[Problem]
Write out the opening lines of the data word for word, up to and including the line with "Для инвестиций", and leave every picture and every later line out.

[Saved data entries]
------------------------------------------------

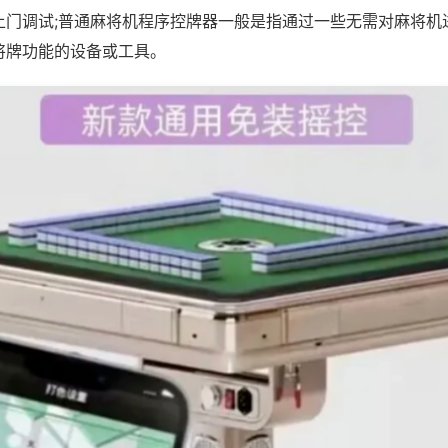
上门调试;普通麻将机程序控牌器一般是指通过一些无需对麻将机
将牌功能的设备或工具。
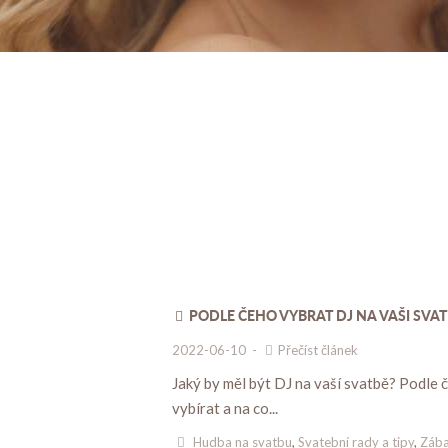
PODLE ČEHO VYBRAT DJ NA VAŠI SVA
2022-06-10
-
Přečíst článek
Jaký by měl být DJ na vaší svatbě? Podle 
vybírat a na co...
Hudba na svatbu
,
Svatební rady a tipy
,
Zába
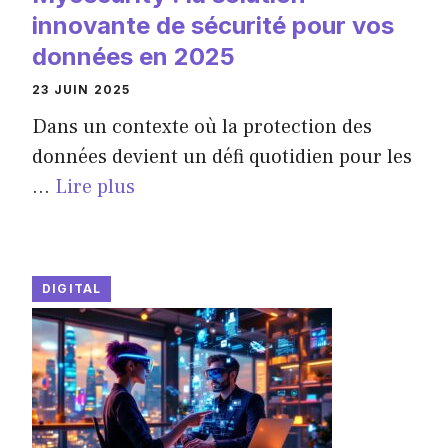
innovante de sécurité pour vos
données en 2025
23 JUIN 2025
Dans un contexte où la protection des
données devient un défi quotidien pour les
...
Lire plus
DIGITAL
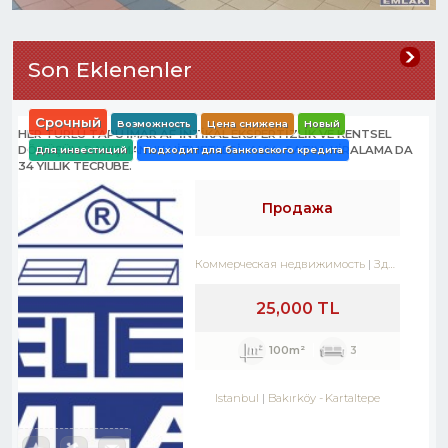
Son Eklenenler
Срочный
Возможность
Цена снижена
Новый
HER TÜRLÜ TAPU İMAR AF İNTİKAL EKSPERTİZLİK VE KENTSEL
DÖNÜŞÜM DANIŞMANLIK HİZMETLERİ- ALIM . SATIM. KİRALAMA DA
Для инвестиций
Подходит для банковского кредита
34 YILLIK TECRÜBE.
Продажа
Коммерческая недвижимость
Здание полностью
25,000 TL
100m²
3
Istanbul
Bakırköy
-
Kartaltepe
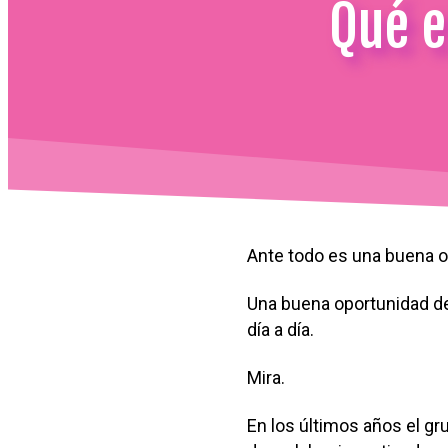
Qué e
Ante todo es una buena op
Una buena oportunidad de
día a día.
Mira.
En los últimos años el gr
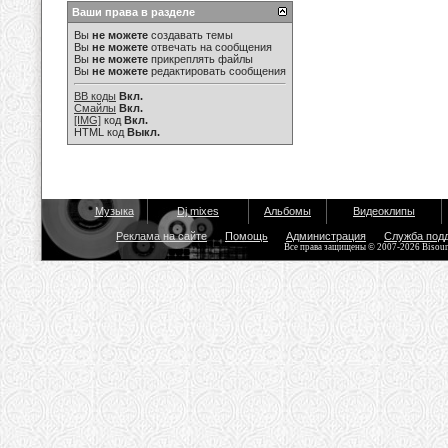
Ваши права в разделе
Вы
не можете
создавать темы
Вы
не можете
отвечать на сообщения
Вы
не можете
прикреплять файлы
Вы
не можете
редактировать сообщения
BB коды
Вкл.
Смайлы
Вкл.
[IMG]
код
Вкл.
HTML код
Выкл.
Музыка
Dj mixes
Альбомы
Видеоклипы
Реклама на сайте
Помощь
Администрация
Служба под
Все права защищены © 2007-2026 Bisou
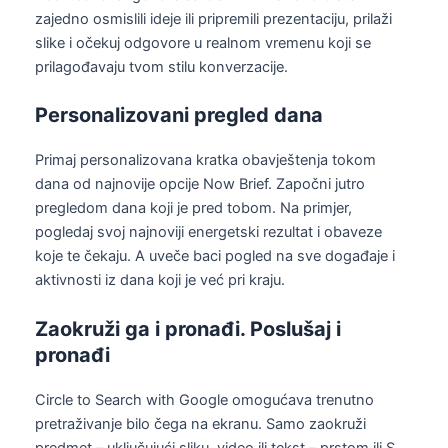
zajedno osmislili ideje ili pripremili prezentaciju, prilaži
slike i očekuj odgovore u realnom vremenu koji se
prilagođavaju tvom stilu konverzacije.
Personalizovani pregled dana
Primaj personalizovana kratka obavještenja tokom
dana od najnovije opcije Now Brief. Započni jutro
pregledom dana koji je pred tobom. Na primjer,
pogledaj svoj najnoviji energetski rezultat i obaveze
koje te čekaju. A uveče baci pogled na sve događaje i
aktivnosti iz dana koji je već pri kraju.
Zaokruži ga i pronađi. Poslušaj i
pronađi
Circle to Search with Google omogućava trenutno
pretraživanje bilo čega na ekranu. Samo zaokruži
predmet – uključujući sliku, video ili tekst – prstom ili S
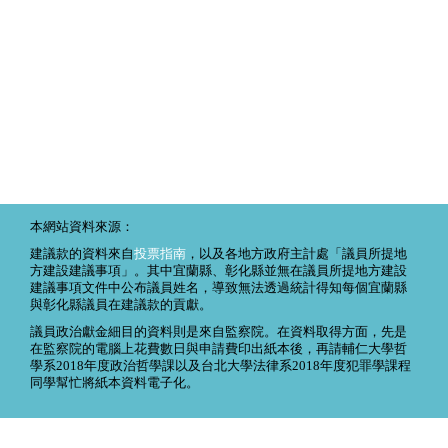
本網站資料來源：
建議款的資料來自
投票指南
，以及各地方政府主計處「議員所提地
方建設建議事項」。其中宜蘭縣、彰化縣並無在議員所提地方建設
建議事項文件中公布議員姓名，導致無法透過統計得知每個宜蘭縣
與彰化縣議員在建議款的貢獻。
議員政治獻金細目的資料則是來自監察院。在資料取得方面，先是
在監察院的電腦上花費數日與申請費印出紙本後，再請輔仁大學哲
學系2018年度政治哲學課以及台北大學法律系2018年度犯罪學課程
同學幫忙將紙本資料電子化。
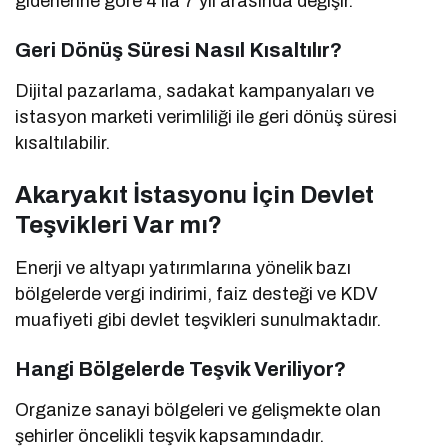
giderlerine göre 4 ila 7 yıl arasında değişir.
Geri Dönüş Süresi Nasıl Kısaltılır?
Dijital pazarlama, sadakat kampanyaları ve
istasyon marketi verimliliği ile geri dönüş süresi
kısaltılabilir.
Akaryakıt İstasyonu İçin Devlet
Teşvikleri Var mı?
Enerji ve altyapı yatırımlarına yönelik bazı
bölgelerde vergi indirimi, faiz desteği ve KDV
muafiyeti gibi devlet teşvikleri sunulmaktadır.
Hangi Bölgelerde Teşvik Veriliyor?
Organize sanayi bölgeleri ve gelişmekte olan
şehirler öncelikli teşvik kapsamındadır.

------------------------------------------------

[Output]
上门调试;普通麻将机程序控牌器一般是指通过一些无需对麻将机
将牌功能的设备或工具。
PODLE ČEHO VYBRAT DJ NA VAŠI SVA
2022-06-10
-
Přečíst článek
Jaký by měl být DJ na vaší svatbě? Podle 
vybírat a na co...
Hudba na svatbu
,
Svatební rady a tipy
,
Zába
innovante de sécurité pour vos
données en 2025
23 JUIN 2025
Dans un contexte où la protection des
données devient un défi quotidien pour les
...
Lire plus
DIGITAL
Son Eklenenler
Срочный
Возможность
Цена снижена
Новый
HER TÜRLÜ TAPU İMAR AF İNTİKAL EKSPERTİZLİK VE KENTSEL
DÖNÜŞÜM DANIŞMANLIK HİZMETLERİ- ALIM . SATIM. KİRALAMA DA
Для инвестиций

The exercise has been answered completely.